While most of the grouped resampling functions are always focused on balancing the proportion of data in the analysis set, by default group_vfold_cv() will attempt to balance the number of groups assigned to each fold. If instead you’d like to balance the number of observations in each fold (meaning your assessment sets will be of similar sizes, but smaller groups will be more likely to be assigned to the same folds than would happen under random chance), you can use the argument balance = "observations":

group_vfold_cv(ames, Neighborhood, balance = "observations", v = 2)
#> # Group 2-fold cross-validation 
#> # A tibble: 2 × 2
#>   splits              id       
#>   <list>              <chr>    
#> 1 <split [1475/1455]> Resample1
#> 2 <split [1455/1475]> Resample2

If you’re working with spatial data, your observations will often be more related to their neighbors than to the rest of the data set; as Tobler’s first law of geography puts it, “everything is related to everything else, but near things are more related than distant things.” However, you often won’t have a pre-defined “location” variable that you can use to group related observations. The spatialsample package provides functions for spatial cross-validation using rsample syntax and classes, and is often useful for these situations.

Time-Based Resampling

When working with time-based data, it usually doesn’t make sense to randomly resample your data: random resampling will likely result in your analysis set having observations from later than your assessment set, which isn’t a realistic way to assess model performance.

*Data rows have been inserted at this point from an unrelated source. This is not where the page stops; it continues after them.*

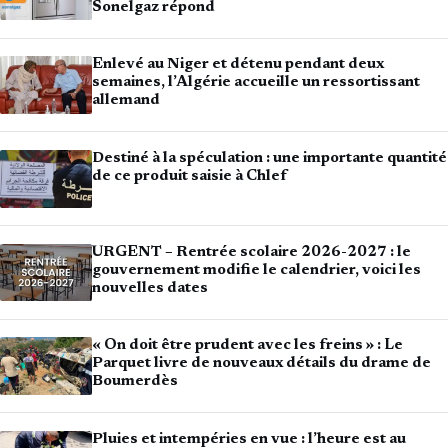
Sonelgaz répond
Enlevé au Niger et détenu pendant deux
semaines, l’Algérie accueille un ressortissant
allemand
Destiné à la spéculation : une importante quantité
de ce produit saisie à Chlef
URGENT – Rentrée scolaire 2026-2027 : le
gouvernement modifie le calendrier, voici les
nouvelles dates
« On doit être prudent avec les freins » : Le
Parquet livre de nouveaux détails du drame de
Boumerdès
Pluies et intempéries en vue : l’heure est au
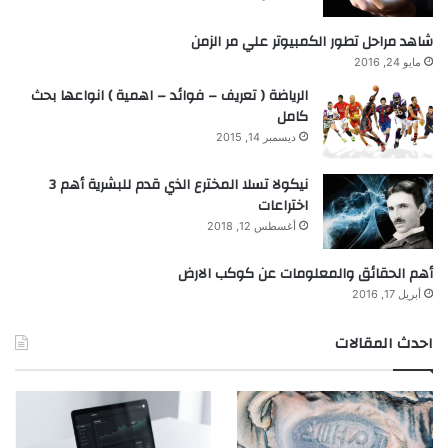
شاهد مراحل تطور الكمبيوتر علي مر الزمن
مايو 24, 2016
الرياضة ( تعريف – فوائد – اهمية ) انواعها بحث
كامل
ديسمبر 14, 2015
نيكولا تسلا المخترع الذي قدم للبشرية أهم 3
اختراعات
أغسطس 12, 2018
أهم الحقائق والمعلومات عن كوكب الارض
أبريل 17, 2016
احدث المقالات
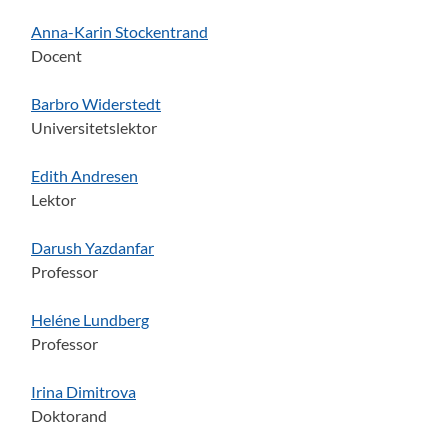
Anna-Karin Stockentrand
Docent
Barbro Widerstedt
Universitetslektor
Edith Andresen
Lektor
Darush Yazdanfar
Professor
Heléne Lundberg
Professor
Irina Dimitrova
Doktorand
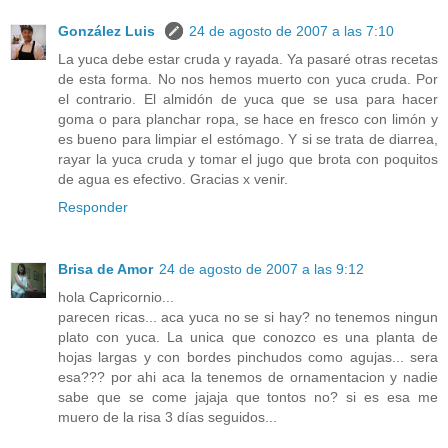
González Luis
24 de agosto de 2007 a las 7:10
La yuca debe estar cruda y rayada. Ya pasaré otras recetas
de esta forma. No nos hemos muerto con yuca cruda. Por
el contrario. El almidón de yuca que se usa para hacer
goma o para planchar ropa, se hace en fresco con limón y
es bueno para limpiar el estómago. Y si se trata de diarrea,
rayar la yuca cruda y tomar el jugo que brota con poquitos
de agua es efectivo. Gracias x venir.
Responder
Brisa de Amor
24 de agosto de 2007 a las 9:12
hola Capricornio...
parecen ricas... aca yuca no se si hay? no tenemos ningun
plato con yuca. La unica que conozco es una planta de
hojas largas y con bordes pinchudos como agujas... sera
esa??? por ahi aca la tenemos de ornamentacion y nadie
sabe que se come jajaja que tontos no? si es esa me
muero de la risa 3 días seguidos...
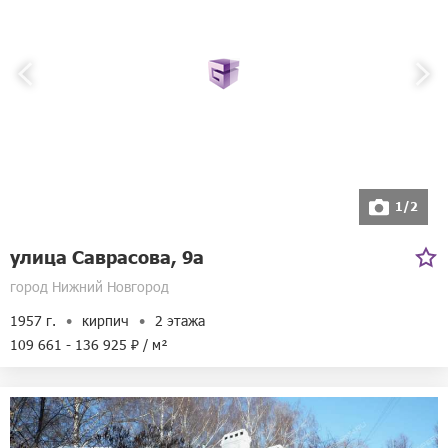
1/2
улица Саврасова, 9а
город Нижний Новгород
1957 г.
кирпич
2 этажа
109 661 - 136 925 ₽ / м²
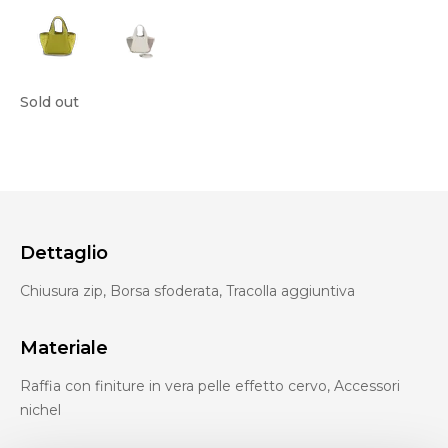
Sold out
Dettaglio
Chiusura zip, Borsa sfoderata, Tracolla aggiuntiva
Materiale
Raffia con finiture in vera pelle effetto cervo, Accessori
nichel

As such, rsample provides a few different functions to make sure that all data in your assessment sets are after that in the analysis set.

First off, two variants on initial_split() and initial_validation_split(), initial_time_split() and initial_validation_time_split(), will assign the first rows of your data to the training set (with the number of rows assigned determined by prop):

initial_time_split(Chicago)
#> <Training/Testing/Total>
#> <4273/1425/5698>

initial_validation_time_split(Chicago)
#> <Training/Validation/Testing/Total>
#> <3418/1140/1140/5698>

There are also several functions in rsample to help you construct multiple analysis and assessment sets from time-based data. For instance, the sliding_window() will create “windows” of your data, moving down through the rows of the data frame:

sliding_window(Chicago) %>%
  head(2)
#> # A tibble: 2 × 2
#>   splits        id       
#>   <list>        <chr>    
#> 1 <split [1/1]> Slice0001
#> 2 <split [1/1]> Slice0002

If you want to create sliding windows of your data based on a specific variable, you can use the sliding_index() function:

sliding_index(Chicago, date) %>%
  head(2)
#> # A tibble: 2 × 2
#>   splits        id       
#>   <list>        <chr>    
#> 1 <split [1/1]> Slice0001
#> 2 <split [1/1]> Slice0002

And if you want to set the size of windows based on units of time, for instance to have each window contain a year of data, you can use sliding_period():

sliding_period(Chicago, date, "year") %>%
  head(2)
#> # A tibble: 2 × 2
#>   splits            id     
#>   <list>            <chr>  
#> 1 <split [344/365]> Slice01
#> 2 <split [365/365]> Slice02

All of these functions produce analysis sets of the same size, with the start and end of the analysis set “sliding” down your data frame. If you’d rather have your analysis set get progressively larger, so that you’re predicting new data based upon a growing set of older observations, you can use the sliding_window() function with lookback = -Inf:

sliding_window(Chicago, lookback = Inf) %>%
  head(2)
#> # A tibble: 2 × 2
#>   splits        id       
#>   <list>        <chr>    
#> 1 <split [1/1]> Slice0001
#> 2 <split [2/1]> Slice0002

This is commonly referred to as “evaluation on a rolling forecasting origin”, or more colloquially, “rolling origin cross-validation”.

Note that all of these time-based resampling functions are deterministic: unlike the rest of the package, running these functions repeatedly under different random seeds will always return the same results.